*** Opening GIVEN INFORMATION ***

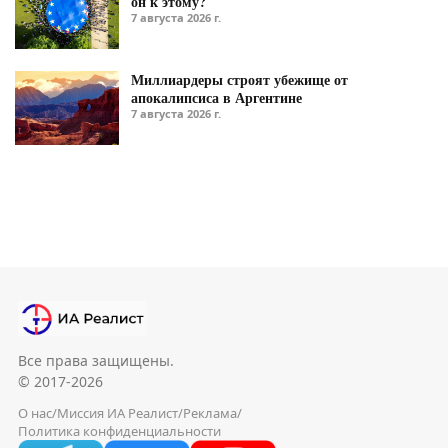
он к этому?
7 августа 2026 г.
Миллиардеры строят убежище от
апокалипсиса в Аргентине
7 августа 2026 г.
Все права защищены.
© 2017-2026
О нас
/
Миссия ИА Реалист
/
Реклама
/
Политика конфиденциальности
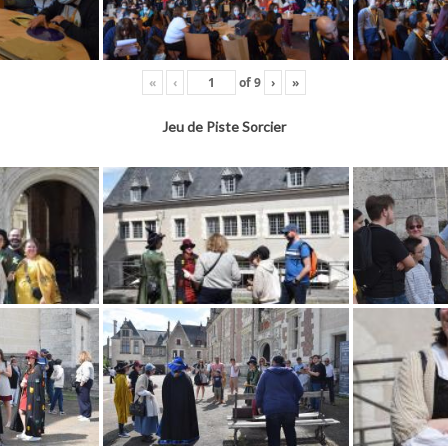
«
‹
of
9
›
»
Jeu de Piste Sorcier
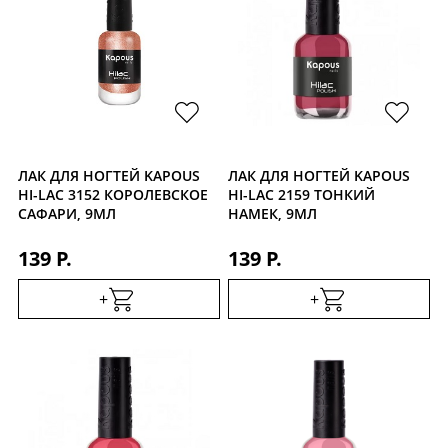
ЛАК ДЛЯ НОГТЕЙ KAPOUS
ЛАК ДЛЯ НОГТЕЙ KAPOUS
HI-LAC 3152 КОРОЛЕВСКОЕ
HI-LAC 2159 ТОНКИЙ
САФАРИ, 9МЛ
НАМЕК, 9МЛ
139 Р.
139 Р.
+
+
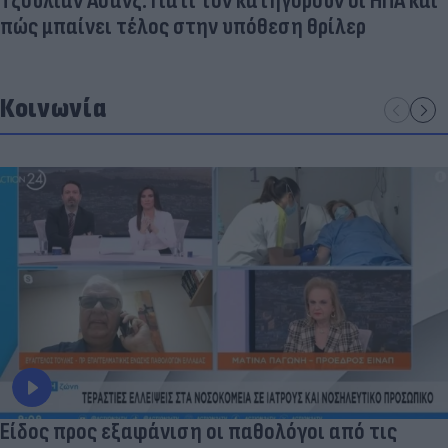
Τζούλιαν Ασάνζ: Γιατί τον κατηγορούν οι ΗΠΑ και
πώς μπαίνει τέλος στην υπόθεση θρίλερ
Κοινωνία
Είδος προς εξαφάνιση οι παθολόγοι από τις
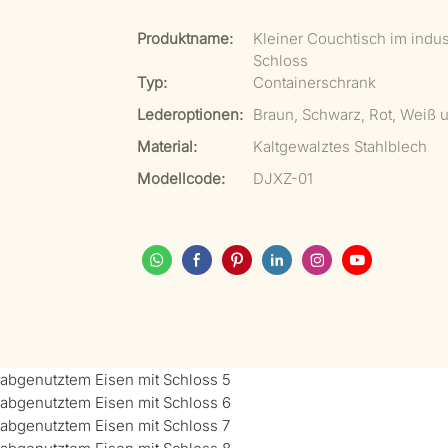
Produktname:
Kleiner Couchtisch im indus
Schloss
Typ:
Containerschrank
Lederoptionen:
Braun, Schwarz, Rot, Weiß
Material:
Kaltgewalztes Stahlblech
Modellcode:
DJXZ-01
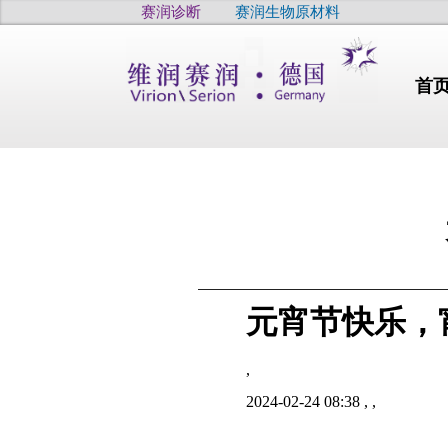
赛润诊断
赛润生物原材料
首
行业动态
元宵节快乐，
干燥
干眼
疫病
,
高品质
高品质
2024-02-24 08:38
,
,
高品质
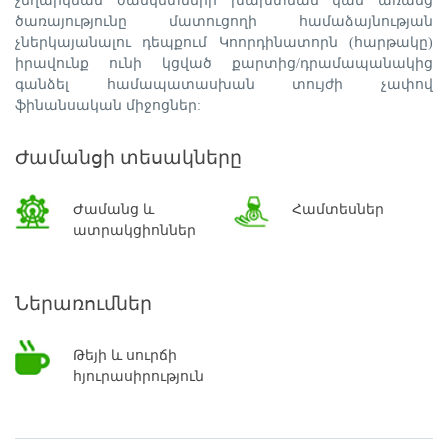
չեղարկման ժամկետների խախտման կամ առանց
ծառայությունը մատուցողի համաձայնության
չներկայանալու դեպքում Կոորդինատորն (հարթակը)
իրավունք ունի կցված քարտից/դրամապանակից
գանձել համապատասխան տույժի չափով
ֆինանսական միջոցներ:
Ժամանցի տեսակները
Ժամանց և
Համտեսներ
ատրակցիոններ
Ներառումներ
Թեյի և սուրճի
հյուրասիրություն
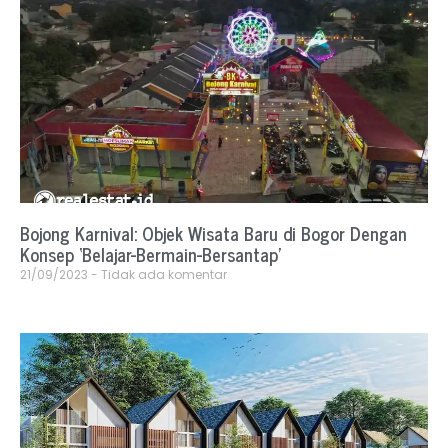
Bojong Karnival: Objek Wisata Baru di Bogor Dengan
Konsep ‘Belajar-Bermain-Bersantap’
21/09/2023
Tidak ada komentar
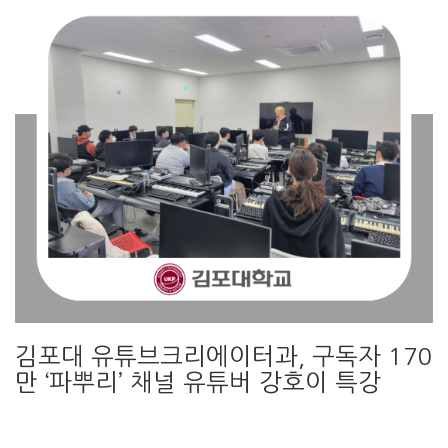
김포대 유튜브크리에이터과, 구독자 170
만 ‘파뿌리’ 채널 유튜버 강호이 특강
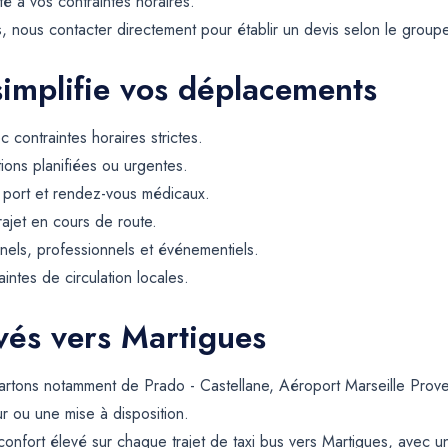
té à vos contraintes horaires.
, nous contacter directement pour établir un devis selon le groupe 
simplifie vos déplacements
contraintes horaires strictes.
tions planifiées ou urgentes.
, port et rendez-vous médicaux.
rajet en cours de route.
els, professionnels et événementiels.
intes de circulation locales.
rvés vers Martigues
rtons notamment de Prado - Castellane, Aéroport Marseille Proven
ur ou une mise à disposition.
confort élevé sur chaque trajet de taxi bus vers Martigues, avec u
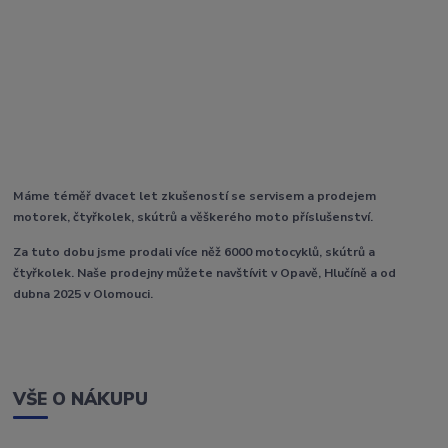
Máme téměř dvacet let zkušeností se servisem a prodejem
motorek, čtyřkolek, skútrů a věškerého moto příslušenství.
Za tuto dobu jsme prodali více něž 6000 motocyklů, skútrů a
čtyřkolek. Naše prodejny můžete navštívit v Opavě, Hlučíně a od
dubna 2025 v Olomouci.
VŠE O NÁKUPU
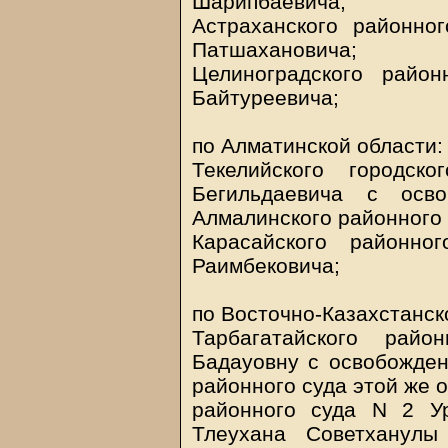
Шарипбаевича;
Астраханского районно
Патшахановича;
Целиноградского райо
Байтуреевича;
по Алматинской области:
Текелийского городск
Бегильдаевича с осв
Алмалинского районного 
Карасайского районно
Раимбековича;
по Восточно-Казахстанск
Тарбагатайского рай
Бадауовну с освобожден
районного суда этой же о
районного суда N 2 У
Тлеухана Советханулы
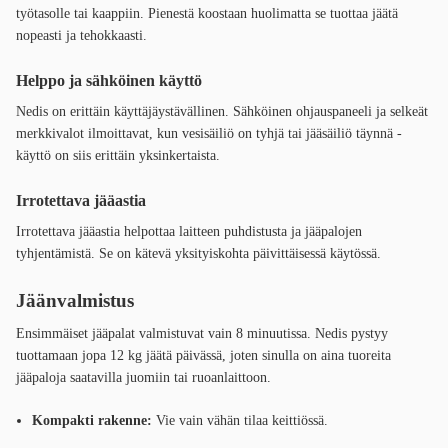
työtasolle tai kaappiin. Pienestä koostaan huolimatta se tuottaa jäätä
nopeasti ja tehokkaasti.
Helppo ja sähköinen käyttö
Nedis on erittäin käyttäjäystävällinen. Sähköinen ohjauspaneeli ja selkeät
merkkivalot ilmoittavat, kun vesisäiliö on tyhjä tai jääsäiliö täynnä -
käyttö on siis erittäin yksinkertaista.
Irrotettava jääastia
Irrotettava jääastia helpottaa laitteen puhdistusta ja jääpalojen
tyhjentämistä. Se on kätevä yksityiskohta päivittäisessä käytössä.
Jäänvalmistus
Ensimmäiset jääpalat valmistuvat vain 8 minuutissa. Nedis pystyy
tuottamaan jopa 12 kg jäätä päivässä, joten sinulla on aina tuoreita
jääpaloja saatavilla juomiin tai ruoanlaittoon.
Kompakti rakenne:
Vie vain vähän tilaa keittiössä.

*** Closing GIVEN INFORMATION ***

WORK TASK:
Make an exact copy of the lines from the one holding "Бегильдаевича с осв" through the end of the material, both ends included, and keep the pictures out of it.

OUTPUT BELOW:
Бегильдаевича с осв
Алмалинского районного 
Карасайского районно
Раимбековича;
по Восточно-Казахстанск
Тарбагатайского рай
Бадауовну с освобожден
районного суда этой же о
районного суда N 2 У
Тлеухана Советханулы
työtasolle tai kaappiin. Pienestä koostaan huolimatta se tuottaa jäätä
nopeasti ja tehokkaasti.
Helppo ja sähköinen käyttö
Nedis on erittäin käyttäjäystävällinen. Sähköinen ohjauspaneeli ja selkeät
merkkivalot ilmoittavat, kun vesisäiliö on tyhjä tai jääsäiliö täynnä -
käyttö on siis erittäin yksinkertaista.
Irrotettava jääastia
Irrotettava jääastia helpottaa laitteen puhdistusta ja jääpalojen
tyhjentämistä. Se on kätevä yksityiskohta päivittäisessä käytössä.
Jäänvalmistus
Ensimmäiset jääpalat valmistuvat vain 8 minuutissa. Nedis pystyy
tuottamaan jopa 12 kg jäätä päivässä, joten sinulla on aina tuoreita
jääpaloja saatavilla juomiin tai ruoanlaittoon.
Kompakti rakenne:
Vie vain vähän tilaa keittiössä.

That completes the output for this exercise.